I missed an opportunity at grade school to become the student government's president. But you can't blame me then since it was an impromptu announcement. They did not inform me before that morning program. And so, like what every child does, I cried because I don't know what to do. But years later, I've regretted that ill decision I made. I'll never had another opportunity like that until I came to college. They offered me to run for as councilor for student council but my academic standing then won't allow me. This leads me to another missed opportunity.
I missed an opportunity to graduate in UP. Before I've entered the university, everyone was of high regard for me. I was supposedly the first one in our family to enter that university. But I failed them and myself. Of course, all of the blame goes to me. It all started with a hunch and ended with my lost of interest to study. After all, it wasn't my dream school. But because of the prestige it has, not to mention the affordable tuition then, I had to study there. Now, I still regret what I had done during my stint at UP. Lots of ifs and could have been are propping up in my mind every time.

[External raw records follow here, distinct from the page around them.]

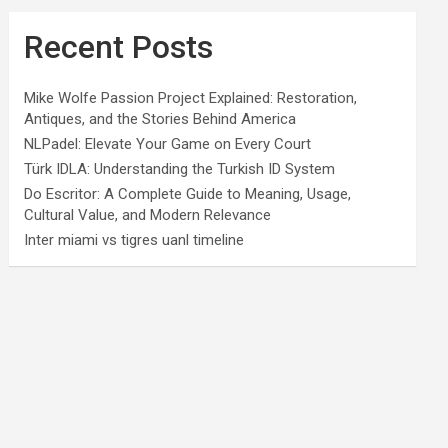
Recent Posts
Mike Wolfe Passion Project Explained: Restoration,
Antiques, and the Stories Behind America
NLPadel: Elevate Your Game on Every Court
Türk IDLA: Understanding the Turkish ID System
Do Escritor: A Complete Guide to Meaning, Usage,
Cultural Value, and Modern Relevance
Inter miami vs tigres uanl timeline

I missed an opportunity to excel much better in school. I have admitted this before even to my parents: my enthusiasm and interest for studying has waned over the years. This lost passion I had for studying could be blamed on what I had been doing. Or as what my father had told me, because I had been not focused and tends to do so many things at the same time.
But that is the main reason why I am doing those things: I simply lost the appetite and craving I had for high grades and excellent academic performance that I had in elementary and high school. With this, I don't really have much regrets because it opened me up to more opportunities even if studies was compromised.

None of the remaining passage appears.